The book is organized around what Cameron considers the two essential skills of a day trader: hunting volatility and managing risk. He provides specific strategies with defined entry and exit criteria, discusses the mechanics of order execution and level 2 data, and emphasizes the importance of a step-by-step trading plan. Cameron is upfront about the 90% failure rate in day trading and structures the book as an educational pathway designed to keep new traders alive long enough to become profitable.
Core Thesis & Arguments
Cameron's thesis is that successful day trading requires a combination of finding predictable volatility in specific stock setups and managing risk so that even a 50% win rate can produce consistent profits. He argues that day traders should focus on stocks with breaking news or fundamental catalysts that generate above-average retail interest. The risk management framework is paramount: every trade has a predetermined maximum loss, and the trader's job is to adhere to those limits without exception. Cameron explicitly states that the emotional discipline to take small losses is the single most important skill separating the 10% who succeed from the 90% who fail.
Chapter-by-Chapter Analysis
Chapter 1: Why Do Most Traders Fail?
Honest assessment of failure rates and common mistakes, including the tendency to average down, ignore stop losses, and overtrade.

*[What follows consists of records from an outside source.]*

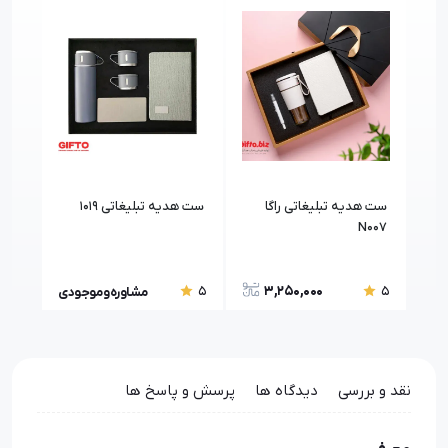
ست هدیه تبلیغاتی راگا
ست هدیه تبلیغاتی 1019
ست ه
N007
3,250,000
5
5
5
مشاوره و موجودی
نقد و بررسی
دیدگاه ها
پرسش و پاسخ ها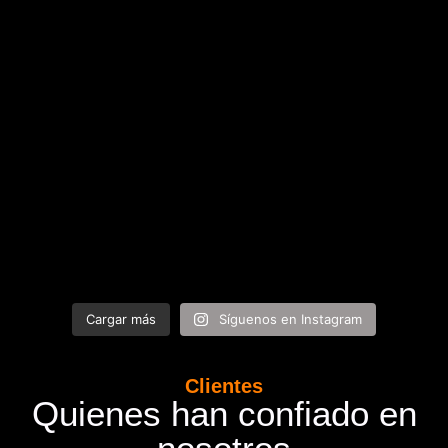
Cargar más
Síguenos en Instagram
Clientes
Quienes han confiado en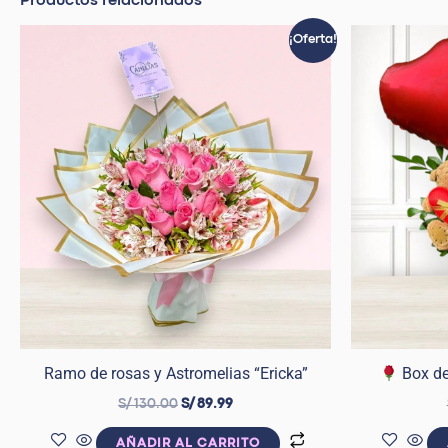
Productos relacionados
El
El
¡Oferta!
precio
precio
original
actual
era:
es:
S/ 130.00.
S/ 89.99.
Ramo de rosas y Astromelias “Ericka”
Box de
S/
130.00
S/
89.99
AÑADIR AL CARRITO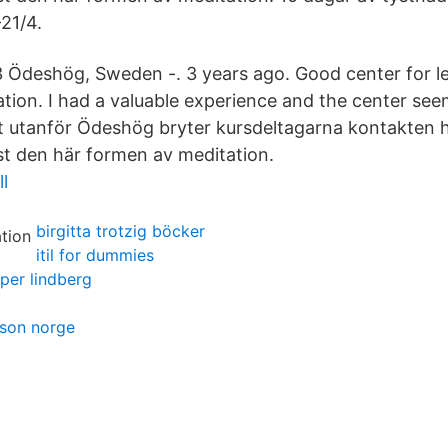
21/4.
 Ödeshög, Sweden -. 3 years ago. Good center for l
tion. I had a valuable experience and the center se
t utanför Ödeshög bryter kursdeltagarna kontakten 
t den här formen av meditation.
l
birgitta trotzig böcker
itil for dummies
per lindberg
rson norge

Chapter 2: Risk Management
The foundational chapter covering position sizing, stop-loss discipline, risk-to-reward ratios, and daily loss limits. Cameron argues this should be mastered before any strategy.
Chapter 3: Stock Selection
Criteria for choosing stocks to trade: high relative volume, news catalysts, float size, price range, and pre-market gap analysis.
Chapters 4-5: Candlesticks and Technical Indicators
Introduction to candlestick patterns, VWAP (Volume Weighted Average Price), moving averages, and how to set up charts for day trading.
Chapter 6: Support and Resistance
Identification of key price levels including whole numbers, half-dollars, pre-market highs/lows, and moving average levels.
Chapter 7: Order Types and Execution
Level 2 data interpretation, order routing, hotkeys, and the mechanics of getting in and out of trades efficiently.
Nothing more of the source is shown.